Pricing pressure is squeezing out inefficient coal-fired power plants and most recently nuclear plants as well. In order to keep these generation plants financially viable, some asset owners are turning to regulators and politicians for subsidies. Back and forth go the argument over one simple question: Do we have enough power generation to satisfy future demand? Many asset owners say no. But, what does market data say?
Experts model the supply and demand of electricity. Most of these experts work for energy trading companies, independent power plant developers and utilities. The information from these models is used to help create a market view or opinion that influences current and future pricing by traders. Can we use this market pricing to inform us about reliability?
The ability for supply to meet demand will show up in two elements in the Ohio energy markets: as prices for energy and capacity. Energy in the future is priced based upon where traders believe the market will clear each hour during that future period. Capacity pricing is set by an auction administered by PJM Interconnection, the regional transmission grid operator, based on the price the power plant owners are willing to sell their capacity to meet the demand. Looking at the data for both these markets should give us an indication of the market view for reliability.
Wholesale energy in 2020 is 6% cheaper than electricity delivered in 2018. This would indicate that the traders believe there will be an excess and/or cheaper supply of electricity available in 2020 than next year. It also tells us that they believe demand is not going to increase enough to pressure this supply. Not only does 2020 electricity cost less than in 2018, but the trend of the prices for both years has been downward since May and is now sitting at historic lows. Both the downward trending direction and the fact that future years are less costly than next year indicates a market belief that there is an excess of low cost electricity supply. Such excess is positive for reliability.
The other price indicator is capacity. Capacity prices are cleared in an auction held by PJM three years in advance of the required delivery. PJM models predict the future demand along with a required reserve margin. The capacity offers by the power plant owners are accepted in ascending order until the demand plus the reserve requirements are satisfied.
PJM is required to have approximately a 16% reserve margin. In the last three auctions, the reserve margins resulting from the auctions were from 25% to 50% more than what is required. This over supply of capacity has put downward pressure on the clearing prices. Capacity delivered in 2021 will be 49% lower in price than capacity today. This is another indication of an excess of supply (with no real contribution from demand increases).

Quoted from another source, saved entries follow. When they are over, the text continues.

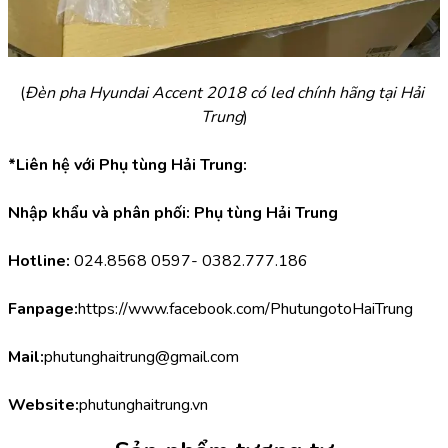
(
Đèn pha Hyundai Accent 2018 có led chính hãng tại Hải 
Trung
)
*Liên hệ với Phụ tùng Hải Trung:
Nhập khẩu và phân phối: Phụ tùng Hải Trung
Hotline:
 024.8568 0597- 0382.777.186
Fanpage:
https://www.facebook.com/PhutungotoHaiTrung
Mail:
phutunghaitrung@gmail.com
Website:
phutunghaitrung.vn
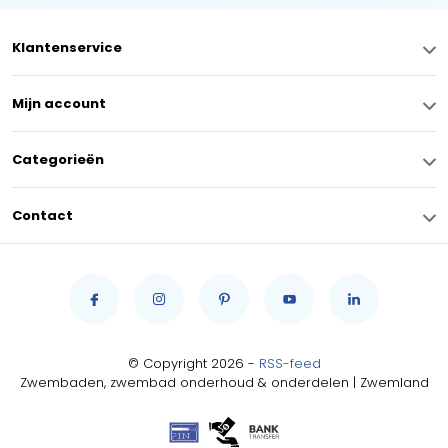
Klantenservice
Mijn account
Categorieën
Contact
© Copyright 2026 -
RSS-feed
Zwembaden, zwembad onderhoud & onderdelen | Zwemland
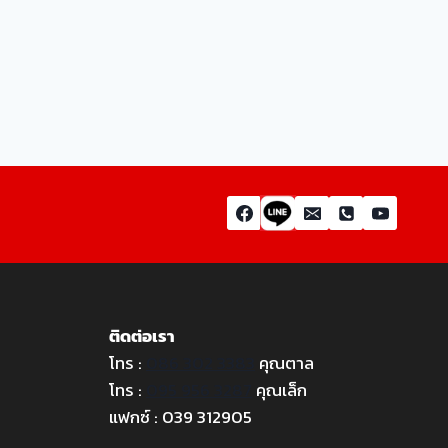
ติดต่อเรา
โทร :
086 302 3383
คุณตาล
โทร :
095 956 3287
คุณเล็ก
แฟกซ์ : 039 312905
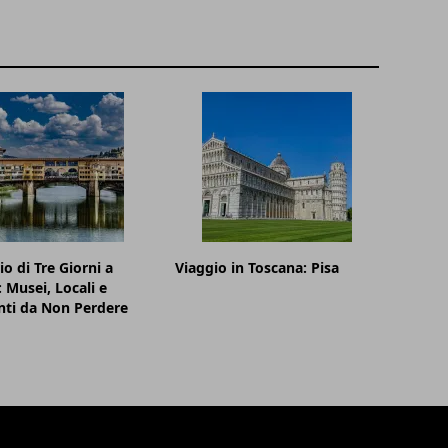
io di Tre Giorni a
Viaggio in Toscana: Pisa
: Musei, Locali e
nti da Non Perdere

While markets are not infallible, one cannot argue that this market has a strong and distinct view of the future supply and demand fundamentals. Both the energy and capacity markets are indicating, through pricing, that we are over supplied with cheap power even with the uncertainty of the nuclear fleet and further coal retirements. This data cuts through much of the rhetoric in the reliability discussion with its view that electricity reliability will be strong for the foreseeable future.